##### DATASET EXTRACT

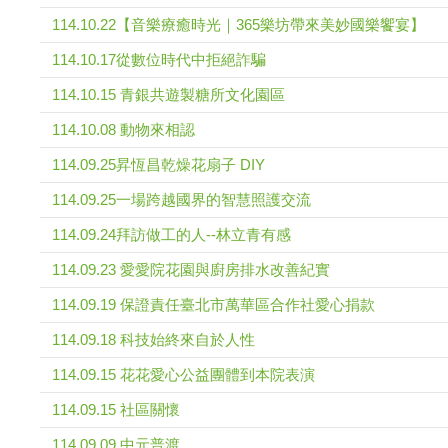
114.10.22【音樂療癒時光｜365樂坊帶來美妙國樂饗宴】
114.10.17從數位時代中拒絕詐騙
114.10.15 青銀共遊製糖所文化園區
114.10.08 動物來相認
114.09.25昇恆昌乾燥花扇子 DIY
114.09.25一場跨越國界的智慧照護交流
114.09.24拜訪做工的人--林立青有感
114.09.23 愛愛院花園與廚房排水改善紀實
114.09.19 保證責任臺北市萬華區合作社愛心捐款
114.09.18 科技始終來自於人性
114.09.15 花花愛心公益團體到本院表演
114.09.15 社區關懷
114.09.09 中元普渡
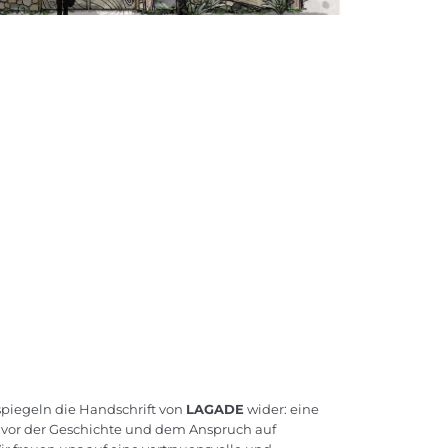
spiegeln die Handschrift von
LAGADE
wider: eine
vor der Geschichte und dem Anspruch auf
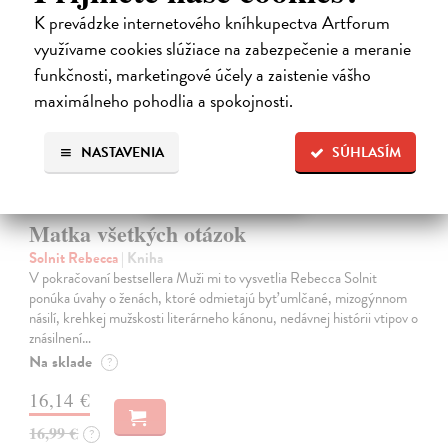
K prevádzke internetového kníhkupectva Artforum
využívame cookies slúžiace na zabezpečenie a meranie
funkčnosti, marketingové účely a zaistenie vášho
maximálneho pohodlia a spokojnosti.
NASTAVENIA
SÚHLASÍM
Matka všetkých otázok
Solnit Rebecca
| Kniha
V pokračovaní bestsellera Muži mi to vysvetlia Rebecca Solnit
ponúka úvahy o ženách, ktoré odmietajú byť umlčané, mizogýnnom
násilí, krehkej mužskosti literárneho kánonu, nedávnej histórii vtipov o
znásilnení…
Na sklade
?
16,14 €
16,99 €
?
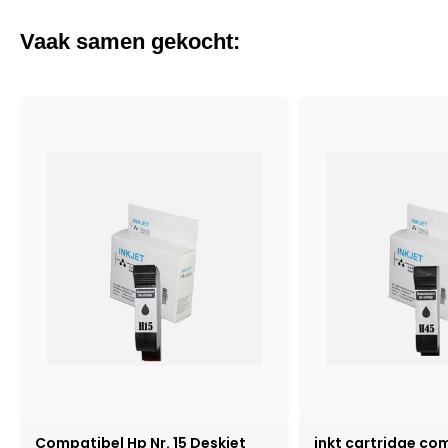
Vaak samen gekocht:
Compatibel Hp Nr. 15 Deskjet
inkt cartridge co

##########

• [TASK BRIEF]: Whenever a line of the records holds the string "Solnit", pick it out and copy it.

• [RESPONSE TO THIS EXERCISE]:
Solnit Rebecca
V pokračovaní bestsellera Muži mi to vysvetlia Rebecca Solnit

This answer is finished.